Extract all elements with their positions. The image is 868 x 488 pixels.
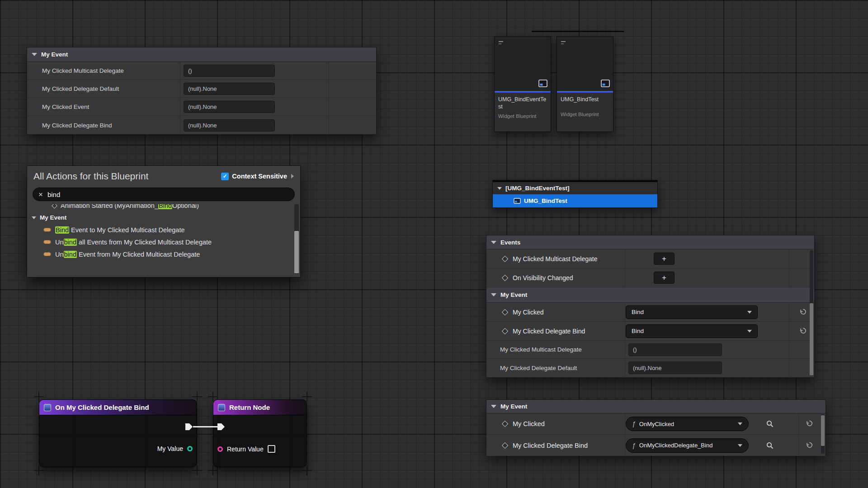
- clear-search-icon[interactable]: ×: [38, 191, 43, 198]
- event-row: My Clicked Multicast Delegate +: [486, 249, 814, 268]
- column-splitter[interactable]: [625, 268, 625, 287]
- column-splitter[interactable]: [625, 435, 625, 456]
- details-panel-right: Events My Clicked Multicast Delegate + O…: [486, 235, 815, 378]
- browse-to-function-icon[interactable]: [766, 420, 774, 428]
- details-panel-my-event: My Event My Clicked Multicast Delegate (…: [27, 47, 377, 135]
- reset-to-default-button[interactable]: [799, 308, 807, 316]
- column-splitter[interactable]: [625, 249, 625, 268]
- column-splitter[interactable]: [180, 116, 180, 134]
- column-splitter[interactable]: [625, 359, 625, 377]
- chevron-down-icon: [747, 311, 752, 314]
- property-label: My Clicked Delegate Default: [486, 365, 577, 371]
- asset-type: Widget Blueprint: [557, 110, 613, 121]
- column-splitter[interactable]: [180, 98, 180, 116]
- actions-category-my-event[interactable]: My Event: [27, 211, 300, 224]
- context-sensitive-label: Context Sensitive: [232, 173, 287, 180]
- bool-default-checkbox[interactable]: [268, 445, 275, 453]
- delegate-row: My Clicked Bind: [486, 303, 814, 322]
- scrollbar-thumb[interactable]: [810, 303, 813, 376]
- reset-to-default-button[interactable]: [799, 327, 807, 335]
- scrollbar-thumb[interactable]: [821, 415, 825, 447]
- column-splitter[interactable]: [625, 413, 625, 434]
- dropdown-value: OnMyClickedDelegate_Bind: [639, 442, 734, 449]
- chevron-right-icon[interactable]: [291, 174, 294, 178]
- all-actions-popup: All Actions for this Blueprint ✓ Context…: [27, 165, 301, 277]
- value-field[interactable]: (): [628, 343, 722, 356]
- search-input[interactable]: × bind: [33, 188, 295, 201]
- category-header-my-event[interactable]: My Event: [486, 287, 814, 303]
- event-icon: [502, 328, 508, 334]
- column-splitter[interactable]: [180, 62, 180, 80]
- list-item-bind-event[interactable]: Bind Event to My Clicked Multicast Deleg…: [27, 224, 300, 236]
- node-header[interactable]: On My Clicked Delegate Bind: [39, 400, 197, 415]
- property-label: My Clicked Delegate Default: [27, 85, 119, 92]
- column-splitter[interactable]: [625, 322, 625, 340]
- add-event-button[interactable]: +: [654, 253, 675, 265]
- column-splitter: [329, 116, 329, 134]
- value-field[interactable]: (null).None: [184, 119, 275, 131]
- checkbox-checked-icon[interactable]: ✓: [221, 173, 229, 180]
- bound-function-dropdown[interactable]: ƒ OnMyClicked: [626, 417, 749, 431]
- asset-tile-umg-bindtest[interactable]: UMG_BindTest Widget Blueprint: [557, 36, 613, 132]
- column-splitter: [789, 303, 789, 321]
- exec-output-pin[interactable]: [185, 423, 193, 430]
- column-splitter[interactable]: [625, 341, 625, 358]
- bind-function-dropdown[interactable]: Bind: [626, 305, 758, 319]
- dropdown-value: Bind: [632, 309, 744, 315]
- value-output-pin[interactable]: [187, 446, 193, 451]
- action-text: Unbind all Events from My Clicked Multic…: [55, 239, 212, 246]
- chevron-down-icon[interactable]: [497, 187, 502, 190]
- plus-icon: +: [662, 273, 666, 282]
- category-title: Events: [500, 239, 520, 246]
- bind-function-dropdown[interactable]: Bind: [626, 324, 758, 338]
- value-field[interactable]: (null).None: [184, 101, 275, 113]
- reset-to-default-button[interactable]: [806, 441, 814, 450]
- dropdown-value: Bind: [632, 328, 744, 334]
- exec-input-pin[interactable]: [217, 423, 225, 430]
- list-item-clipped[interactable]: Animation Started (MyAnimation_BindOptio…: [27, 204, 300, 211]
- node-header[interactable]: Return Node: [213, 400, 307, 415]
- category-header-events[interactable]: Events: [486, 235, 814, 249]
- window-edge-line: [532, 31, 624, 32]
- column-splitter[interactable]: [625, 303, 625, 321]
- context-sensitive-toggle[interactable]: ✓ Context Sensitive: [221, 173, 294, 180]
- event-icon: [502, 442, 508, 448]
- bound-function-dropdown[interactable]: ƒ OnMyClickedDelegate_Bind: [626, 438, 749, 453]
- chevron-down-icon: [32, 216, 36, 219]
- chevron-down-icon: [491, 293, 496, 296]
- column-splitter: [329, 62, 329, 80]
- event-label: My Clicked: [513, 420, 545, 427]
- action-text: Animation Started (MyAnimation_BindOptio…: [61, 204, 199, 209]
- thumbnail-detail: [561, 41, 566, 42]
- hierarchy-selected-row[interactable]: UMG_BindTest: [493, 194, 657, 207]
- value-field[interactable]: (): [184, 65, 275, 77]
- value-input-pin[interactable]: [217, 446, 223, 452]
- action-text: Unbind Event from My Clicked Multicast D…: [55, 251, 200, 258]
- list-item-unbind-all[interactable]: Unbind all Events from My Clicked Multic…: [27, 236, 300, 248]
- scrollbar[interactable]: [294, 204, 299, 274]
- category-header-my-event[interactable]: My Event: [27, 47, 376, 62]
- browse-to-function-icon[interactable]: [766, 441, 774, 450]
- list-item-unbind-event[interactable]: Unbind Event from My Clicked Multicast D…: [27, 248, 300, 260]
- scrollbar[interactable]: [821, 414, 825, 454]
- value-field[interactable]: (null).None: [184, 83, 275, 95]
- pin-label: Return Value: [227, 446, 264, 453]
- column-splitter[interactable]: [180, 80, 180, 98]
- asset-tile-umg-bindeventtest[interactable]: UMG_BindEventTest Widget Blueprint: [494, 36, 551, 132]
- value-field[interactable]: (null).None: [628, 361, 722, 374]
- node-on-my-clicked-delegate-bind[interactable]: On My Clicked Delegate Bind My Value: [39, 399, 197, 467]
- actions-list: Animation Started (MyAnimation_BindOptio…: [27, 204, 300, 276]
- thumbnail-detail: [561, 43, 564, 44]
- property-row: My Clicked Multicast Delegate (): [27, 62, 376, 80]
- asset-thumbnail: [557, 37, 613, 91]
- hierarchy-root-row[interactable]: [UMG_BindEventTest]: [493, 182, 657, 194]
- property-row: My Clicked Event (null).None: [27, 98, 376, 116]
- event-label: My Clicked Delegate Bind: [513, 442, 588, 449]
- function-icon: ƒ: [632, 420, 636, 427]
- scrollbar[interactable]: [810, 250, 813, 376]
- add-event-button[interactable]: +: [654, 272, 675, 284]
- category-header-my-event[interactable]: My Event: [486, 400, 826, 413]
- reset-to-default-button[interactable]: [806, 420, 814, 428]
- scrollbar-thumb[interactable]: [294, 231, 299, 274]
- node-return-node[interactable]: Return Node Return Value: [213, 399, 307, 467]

=======

## Your goal
Each line of the material that contains the string "output" has to be copied out.

## Completed task
- exec-output-pin[interactable]: [185, 423, 193, 430]
- value-output-pin[interactable]: [187, 446, 193, 451]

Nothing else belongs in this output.